Your SiS 900-Based PCI Fast Ethernet Adapter is connected to something, what is that?


----------



## markkram 1 (Oct 26, 2006)

johnwill said:


> Your SiS 900-Based PCI Fast Ethernet Adapter is connected to something, what is that?



the BTHomeHub-E2AB - Same as wireless is on.


----------



## johnwill (Sep 26, 2002)

Do you have encryption enabled on the router? If so, disable it and see if you can connect. If you can, you can enable it as a separate step.


----------



## markkram 1 (Oct 26, 2006)

thanks for the help, i am now able to connect to it after going to wireless zero config. and pressing start, then setting it (bt voyager 1040) to let windows connect it automaticly.
I have to do this evrytime i restart my pc, any ideas so i dont need to do that everytime.

thanks ray:ray: :grin::grin::grin:


----------



## johnwill (Sep 26, 2002)

Did you configure the network in your preferred network list in the wireless network properties?

BTW, were you able to turn encryption back on? That will be important for your security. :smile:


----------



## markkram 1 (Oct 26, 2006)

ye, and encryption is on. :grin:


----------



## johnwill (Sep 26, 2002)

Did you get it connecting automatically?


----------



## markkram 1 (Oct 26, 2006)

johnwill said:


> Did you get it connecting automatically?

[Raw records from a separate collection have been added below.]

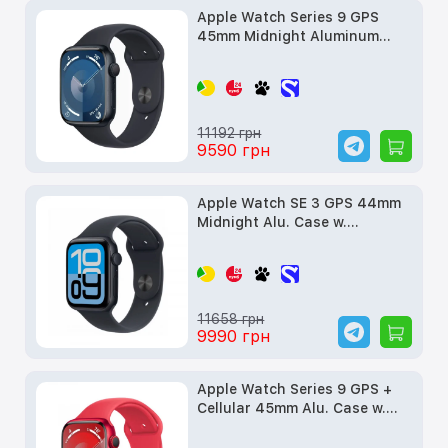
Apple Watch Series 9 GPS
45mm Midnight Aluminum
Case w. Midnight S. Band -
M/L Cellular (MRMD3) б/у
11192 грн
9590 грн
Apple Watch SE 3 GPS 44mm
Midnight Alu. Case w.
Midnight S. Band - M/L
(MEHQ4) б/у
11658 грн
9990 грн
Apple Watch Series 9 GPS +
Cellular 45mm Alu. Case w.
PRODUCT RED S. Band - S/M
(MRYE3) б/у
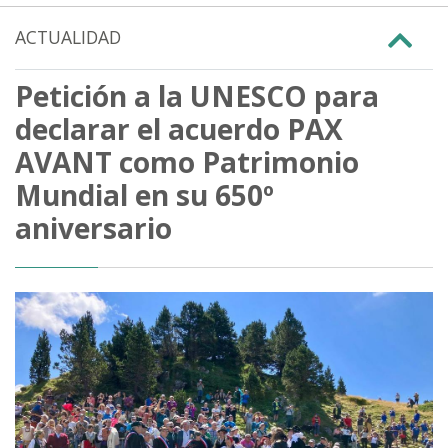
ACTUALIDAD
Petición a la UNESCO para
declarar el acuerdo PAX
AVANT como Patrimonio
Mundial en su 650º
aniversario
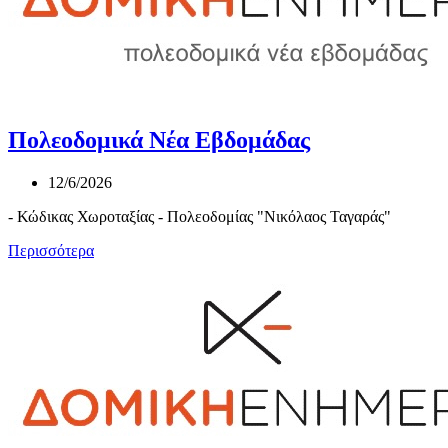
Πολεοδομικά Νέα Εβδομάδας
12/6/2026
- Κώδικας Χωροταξίας - Πολεοδομίας "Νικόλαος Ταγαράς"
Περισσότερα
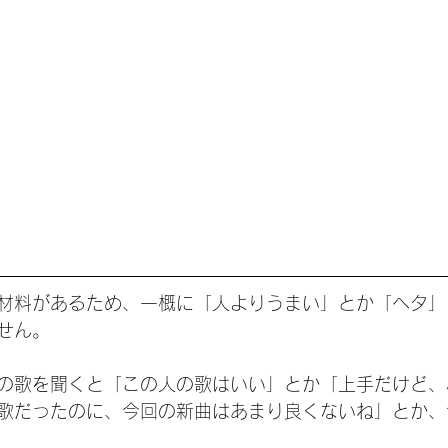
材料があるため、一概に「人よりうまい」とか「ヘタ」
せん。
の歌を聞くと「この人の歌はいい」とか「上手だけど、
歌だったのに、今回の新曲はあまり良くないね」とか、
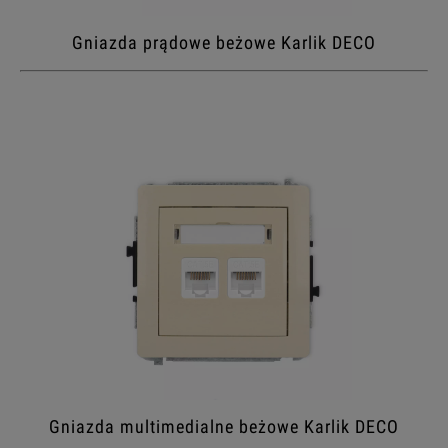
Gniazda prądowe beżowe Karlik DECO
Gniazda multimedialne beżowe Karlik DECO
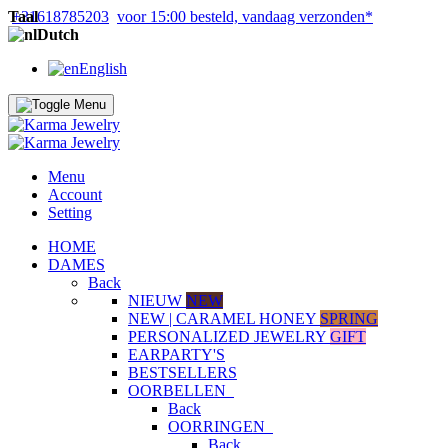
Taal
+31618785203
voor 15:00 besteld, vandaag verzonden*
Dutch
English
Menu
Account
Setting
HOME
DAMES
Back
NIEUW
NEW
NEW | CARAMEL HONEY
SPRING
PERSONALIZED JEWELRY
GIFT
EARPARTY'S
BESTSELLERS
OORBELLEN
Back
OORRINGEN
Back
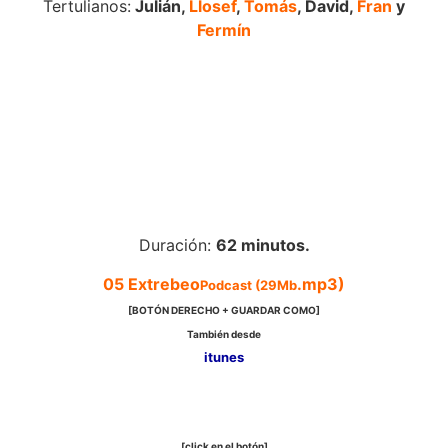
Tertulianos:
Julián,
Llosef
,
Tomás
, David,
Fran
y
Fermín
Duración:
62 minutos.
05 Extrebeo
.mp3)
Podcast (29Mb
[BOTÓN DERECHO + GUARDAR COMO]
También desde
itunes
[click en el botón]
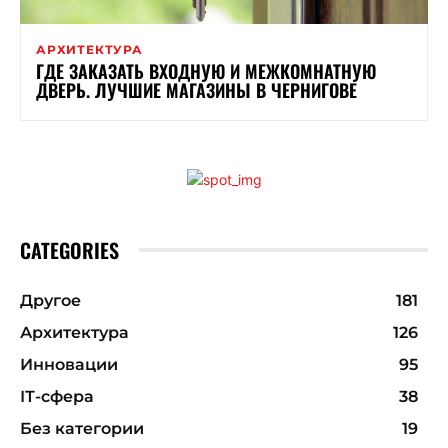
АРХИТЕКТУРА
ГДЕ ЗАКАЗАТЬ ВХОДНУЮ И МЕЖКОМНАТНУЮ
ДВЕРЬ. ЛУЧШИЕ МАГАЗИНЫ В ЧЕРНИГОВЕ
CATEGORIES
Другое
181
Архитектура
126
Инновации
95
ІТ-сфера
38
Без категории
19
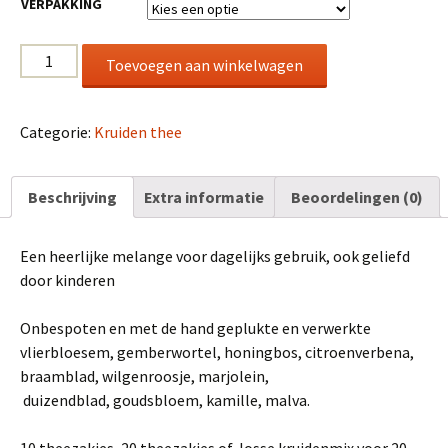
VERPAKKING
Vlier
Toevoegen aan winkelwagen
mix
aantal
Categorie:
Kruiden thee
Beschrijving
Extra informatie
Beoordelingen (0)
Een heerlijke melange voor dagelijks gebruik, ook geliefd
door kinderen
Onbespoten en met de hand geplukte en verwerkte
vlierbloesem, gemberwortel, honingbos, citroenverbena,
braamblad, wilgenroosje, marjolein,
duizendblad, goudsbloem, kamille, malva.
10 theezakjes, 20 theezakjes of losse kruidenmix voor 20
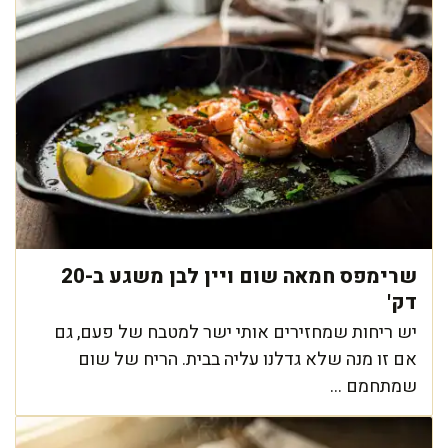
שרימפס חמאה שום ויין לבן משגע ב-20
דק'
יש ריחות שמחזירים אותי ישר למטבח של פעם, גם
אם זו מנה שלא גדלנו עליה בבית. הריח של שום
שמתחמם ...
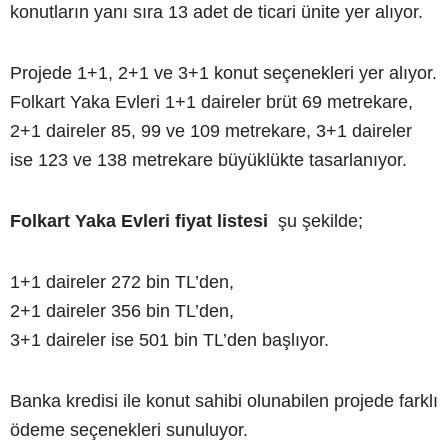
konutların yanı sıra 13 adet de ticari ünite yer alıyor.
Projede 1+1, 2+1 ve 3+1 konut seçenekleri yer alıyor.
Folkart Yaka Evleri 1+1 daireler brüt 69 metrekare,
2+1 daireler 85, 99 ve 109 metrekare, 3+1 daireler
ise 123 ve 138 metrekare büyüklükte tasarlanıyor.
Folkart Yaka Evleri fiyat listesi
şu şekilde;
1+1 daireler 272 bin TL’den,
2+1 daireler 356 bin TL’den,
3+1 daireler ise 501 bin TL’den başlıyor.
Banka kredisi ile konut sahibi olunabilen projede farklı
ödeme seçenekleri sunuluyor.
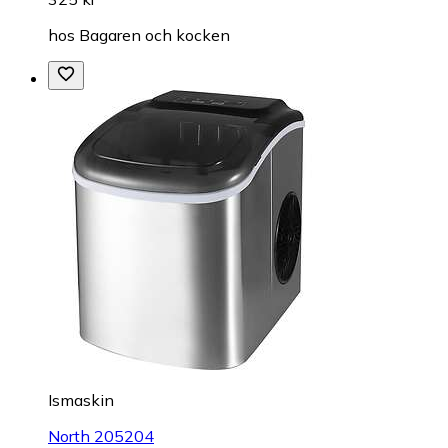
hos
Bagaren och kocken
Ismaskin
North 205204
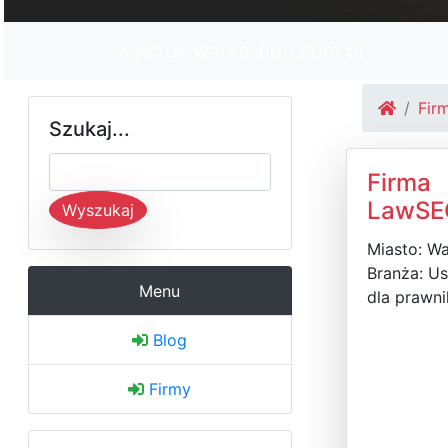
wyszukiwarka-firm.com.pl
Fir
Szukaj...
Firma
LawSEO
Wyszukaj
Miasto: W
Branża: Us
Menu
dla prawn
Blog
Firmy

no, i just set it so windows configures my wireless setting each time i turn on.


----------



## johnwill (Sep 26, 2002)

Do you have to manually connect each time you turn it on? In other words, is this issue resolved? :smile:


----------



## markkram 1 (Oct 26, 2006)

unless u know how to put it on automatic or u cant b bothered, then ye, jus close it.\

thanks for the help a lot


----------



## bangkokaussie (Jul 22, 2009)

Thanks so much for the fix :
"If you're still not connected, please do this repair.

TCP/IP stack repair options for use with Windows XP with SP2.

For these commands, Start, Run, CMD to open a command prompt.

Reset WINSOCK entries to installation defaults: netsh winsock reset catalog

Reset TCP/IP stack to installation defaults. netsh int ip reset reset.log

Reboot the machine."

I have tried many other fixes I found on the internet for this problem and yours was the only one which fixed it. This is the first time in 4 months that I have been able to get my desktop pc connected to the internet via the wireless adaptor. Thank god. Or rather thanks Johnwill!!!


----------